Well with Alabama a much more minor incident happened (the Langhaman incident detailed above) and that ended up costing them about 20 scholarships and 10 games of forfeits. That was the first time that Alabama was ever on probatation.
But your larger point stands, historically the NCAA doesn't care about cases like this unless they have a bone to pick with the team involved. For whatever reason, the NCAA wanted to hammer Alabama and they seized on the first thing they could.
Right now, the NCAA has no problem with USC and they are probably the 2nd most profitable team right now behind ND so they won't be touched.
To be clear, I don't think that USC knew directly what has going on, but they also made it their business not to know. That is how all schools do it. I don't blame them a bit.
The problem is that it is like the 55 mph speed limit. It makes everyone a violator and the NCAA can pick and choose who to hammer.
Doesn't it seem weird to you though, that the people who ultimately became Bush's agents and marketing agents didn't just tell him to settle with these knuckleheads and be done with it? That's the one thing that isn't adding up for me.
Regarding Alabama, I think the impression back then and previously was that the SEC and the older SWC had a lot of trouble with boosters 'greasing' the players, and 'boosters' are seen as affiliated with the school. The NCAA probably was looking for a way to hammer them, perhaps as much for prior stuff as the 1992 issue. Although, UCLA's basketball program during the John Wooden days was probably as bad as any of them, with that Sam Gilbert guy taking care of everything for those players all those years. But as you said, they weren't going to take down St. John.

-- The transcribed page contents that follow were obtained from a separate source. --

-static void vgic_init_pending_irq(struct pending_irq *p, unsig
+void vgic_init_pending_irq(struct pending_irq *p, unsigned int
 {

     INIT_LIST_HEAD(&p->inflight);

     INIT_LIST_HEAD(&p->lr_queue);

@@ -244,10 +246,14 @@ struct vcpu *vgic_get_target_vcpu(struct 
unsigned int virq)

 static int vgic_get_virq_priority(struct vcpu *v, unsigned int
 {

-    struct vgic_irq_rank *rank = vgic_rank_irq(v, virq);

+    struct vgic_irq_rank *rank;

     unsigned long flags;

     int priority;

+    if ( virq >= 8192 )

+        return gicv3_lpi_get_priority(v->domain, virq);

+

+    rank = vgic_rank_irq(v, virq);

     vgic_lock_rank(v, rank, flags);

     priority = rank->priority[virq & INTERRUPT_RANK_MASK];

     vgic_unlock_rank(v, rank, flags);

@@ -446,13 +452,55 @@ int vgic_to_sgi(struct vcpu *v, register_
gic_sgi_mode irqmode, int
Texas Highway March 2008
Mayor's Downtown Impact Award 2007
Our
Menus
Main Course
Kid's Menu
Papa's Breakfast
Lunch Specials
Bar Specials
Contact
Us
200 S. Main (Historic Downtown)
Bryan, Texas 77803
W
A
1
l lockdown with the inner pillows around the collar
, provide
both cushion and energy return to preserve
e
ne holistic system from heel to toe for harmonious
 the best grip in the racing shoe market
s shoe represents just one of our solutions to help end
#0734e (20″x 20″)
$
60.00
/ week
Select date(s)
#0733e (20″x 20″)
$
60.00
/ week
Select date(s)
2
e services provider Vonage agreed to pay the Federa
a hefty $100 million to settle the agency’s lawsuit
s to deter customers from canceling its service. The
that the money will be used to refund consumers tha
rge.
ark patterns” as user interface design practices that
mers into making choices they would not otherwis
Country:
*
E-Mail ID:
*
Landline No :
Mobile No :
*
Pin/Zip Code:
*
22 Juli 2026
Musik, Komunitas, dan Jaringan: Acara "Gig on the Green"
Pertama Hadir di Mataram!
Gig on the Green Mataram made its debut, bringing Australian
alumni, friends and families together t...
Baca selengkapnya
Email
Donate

What really pisses off all of us out here is that Bush soiled the program with this thing. One of the best parts of the Pete Carroll era is the way the players have behaved (for the most part) on and off the field, as compared to the 10-15 years before Carroll arrived. USC had that bad stretch with the attitudes, the shaky academic guys getting in and staying eligible suspiciously, the defensive lineman doing the big dance on the field after a sack....when they were down by 20 in the 4th quarter, all that crap. Carroll's guys just didn't do this stuff. They still had some problems, off the field fights a couple times, stuff like that. But when starting running back Chauncey Washington didn't keep up in class, he was ineligible for two consecutive years and they took away his scholarship. He got eligible and got it back. Most of the guys seem pretty well-spoken when interviewed, they say the right things, it has just been a better group and a better program. Then stupid Reggie (primarily stupid step-dad) goes and throws a mudball all over Heritage Hall. They couldn't just wait another 11 months until the kid got drafted to start making the money? Ridiculous. Reggie's mom has worked in the sheriff's department for years. You would think that the law would have some meaning, at least with her.